Sembra un porno - mi dico. E, sì, mi interessa. Sono un insegnante e m'intriga perché anch'io sono anni che cerco di girare una cosa sulla scuola che non sia una delle solite cagate - con gli insegnanti angeli o con quelli indemoniati. La cosa mi prende subito - l'intuito mi dice che c'è qualcosa d'interessante in ballo. Ma devo andare, mi chiamano per la registrazione.

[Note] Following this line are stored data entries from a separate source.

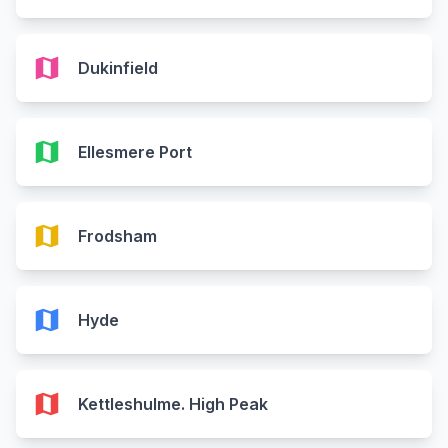
map
Dukinfield
map
Ellesmere Port
map
Frodsham
map
Hyde
map
Kettleshulme. High Peak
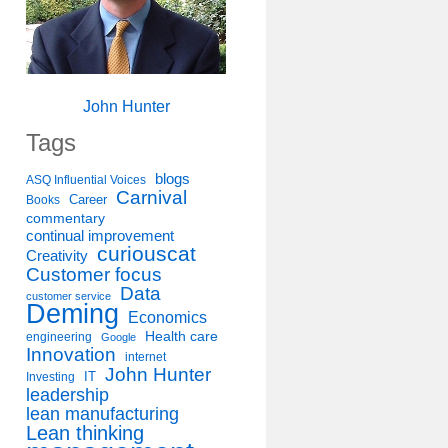
John Hunter
Tags
blogs
ASQ Influential Voices
Carnival
Career
Books
commentary
continual improvement
curiouscat
Creativity
Customer focus
Data
customer service
Deming
Economics
Health care
engineering
Google
Innovation
internet
John Hunter
IT
Investing
leadership
lean manufacturing
Lean thinking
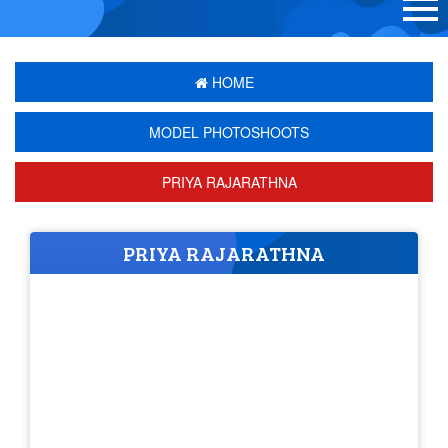
HOME
MODEL PHOTOSHOOTS
PRIYA RAJARATHNA
PRIYA RAJARATHNA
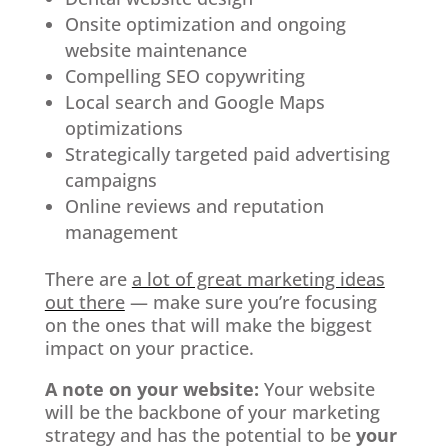
Onsite optimization and ongoing
website maintenance
Compelling SEO copywriting
Local search and Google Maps
optimizations
Strategically targeted paid advertising
campaigns
Online reviews and reputation
management
There are
a lot of great marketing ideas
out there
— make sure you’re focusing
on the ones that will make the biggest
impact on your practice.
A note on your website:
Your website
will be the backbone of your marketing
strategy and has the potential to be
your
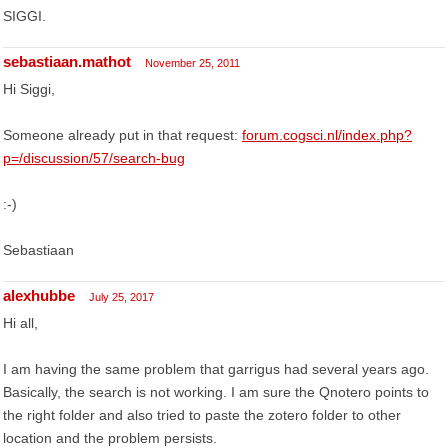
SIGGI.
sebastiaan.mathot
November 25, 2011
Hi Siggi,
Someone already put in that request:
forum.cogsci.nl/index.php?
p=/discussion/57/search-bug
:-)
Sebastiaan
alexhubbe
July 25, 2017
Hi all,
I am having the same problem that garrigus had several years ago.
Basically, the search is not working. I am sure the Qnotero points to
the right folder and also tried to paste the zotero folder to other
location and the problem persists.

"Mi aspetti?", chiedo al mio amico.
Lui fa di sì col capo. "Ti aspetto giù".
Perfetto - mi dico.

L'intervista è stata rapidissima. Il conduttore mi mette al corrente che taglieranno ulteriormente - "Altrimenti, sa, il pubblico si annoia". Gli stringo la mano ma lui è con la mente altrove - sembrava tanto interessato alle cose che gli andavo raccontando. Assentiva e diceva vedrà che il ministro ne terrà conto...

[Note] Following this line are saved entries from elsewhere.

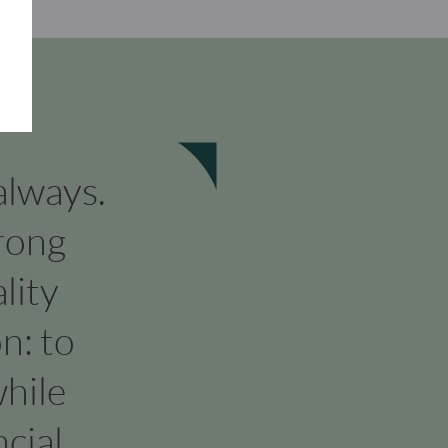
 always.
rong
lity
n: to
hile
cial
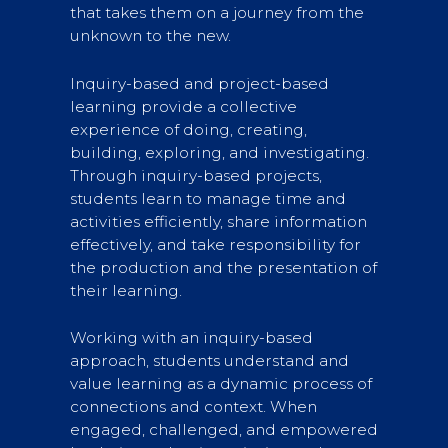
that takes them on a journey from the
unknown to the new.
Inquiry-based and project-based
learning provide a collective
experience of doing, creating,
building, exploring, and investigating.
Through inquiry-based projects,
students learn to manage time and
activities efficiently, share information
effectively, and take responsibility for
the production and the presentation of
their learning.
Working with an inquiry-based
approach, students understand and
value learning as a dynamic process of
connections and context. When
engaged, challenged, and empowered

Trovo il mio amico che chiacchiera con una valletta - ma questo è, forse, un termine che non si usa più. Mi vede arrivare, mi fa occhio. Siamo di nuovo al bar. "Vado in onda di notte". "Anche tu!" gli faccio. Lavora in radio. Ha una bella voce e un piglio intelligente - ci mette passione in tutto ciò che fa.

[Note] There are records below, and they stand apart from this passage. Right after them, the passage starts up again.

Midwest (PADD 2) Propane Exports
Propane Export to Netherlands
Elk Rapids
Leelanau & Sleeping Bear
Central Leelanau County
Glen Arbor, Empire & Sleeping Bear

"T'ha preso, eh, 'sta cosa di Bruno?"
Certo che m'ha preso. "Allora?"
"Gli fanno girare il film. Ma non c'entra niente la RAI, figurarsi! Ho letto la sceneggiatura. Sembra un porno ma... non è male, davvero"
"Già... la maestrina, gli alunni..."
"Macché, dai, no, scherzo. C'entra il sesso ma non quelle cose lì. Bruno è uno rozzo ma ha un cervello fino, molto dolorante..."
"Ma chi è?"
"Lavora qui da sempre. Gli fanno fare qualche fiction, di tanto in tanto. Ma è stato anche regista di certi telegiornali... Li odiava, gli faceva schifo fare quel lavoro ma andava avanti, testardamente."
"Ma il film?"
"E' lui a dire che è quasi un porno. Solo perché aveva previsto scene di sesso esplicito, non simulato. Ha un po' come te l'indole e le fisse del documentarista..."
"Vabbe'... di cosa parla?"
"Mal'essere... Guarda, te lo faccio dire da lui. Te lo chiamo e vi faccio incontrare. Così lo intervisti... magari ci fai un documentario... E' questo che avevi in testa? Di' la verità."
Sorrido, lo vedo smanettare col cellulare. Bruno gli risponde quasi subito. Lo incontro domani.